Classification of TrashNet Dataset Based on Deep Learning Models


Aral R. A., Keskin S. R., Kaya M., Haciomeroglu M.

IEEE International Conference on Big Data (Big Data), Washington, United States Of America, 10 - 13 December 2018, pp.2058-2062 identifier

  • Publication Type: Conference Paper / Full Text
  • Volume:
  • City: Washington
  • Country: United States Of America
  • Page Numbers: pp.2058-2062
  • Keywords: Deep learning, CNN, image classification, waste, recycling, NETWORKS
  • Gazi University Affiliated: Yes

Abstract

Waste recycling is very important in terms of economy and climate balance of the world. For this reason, classifying recyclable garbage is an important goal for humanity and Deep Learning models can be used for this purpose.
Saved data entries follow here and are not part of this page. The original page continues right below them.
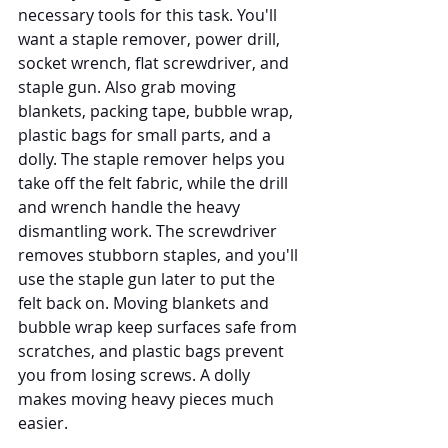
necessary tools for this task. You'll 
want a staple remover, power drill, 
socket wrench, flat screwdriver, and 
staple gun. Also grab moving 
blankets, packing tape, bubble wrap, 
plastic bags for small parts, and a 
dolly. The staple remover helps you 
take off the felt fabric, while the drill 
and wrench handle the heavy 
dismantling work. The screwdriver 
removes stubborn staples, and you'll 
use the staple gun later to put the 
felt back on. Moving blankets and 
bubble wrap keep surfaces safe from 
scratches, and plastic bags prevent 
you from losing screws. A dolly 
makes moving heavy pieces much 
easier.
In this study, we tested well-known Deep Learning models to provide the most efficient approach. In this study, Densenet121, DenseNet169, InceptionResnetV2, MobileNet, Xception architectures were used for Trashnet dataset and Adam and Adadelta were used as the optimizer in neural network models. Based on the findings obtained in this study, Adam provided better test accuracies compared to Adadelta. Besides, the data augmentation process was applied to increase classification accuracy because of limited samples of the Trashnet dataset. As a result of the conducted experiments, the best results were found in the DenseNet121 using fine-tuning with a test accuracy rate of 95%. A similar success rate was also found in the InceptionResNetV2 model using fine-tuning with a test accuracy of 94%.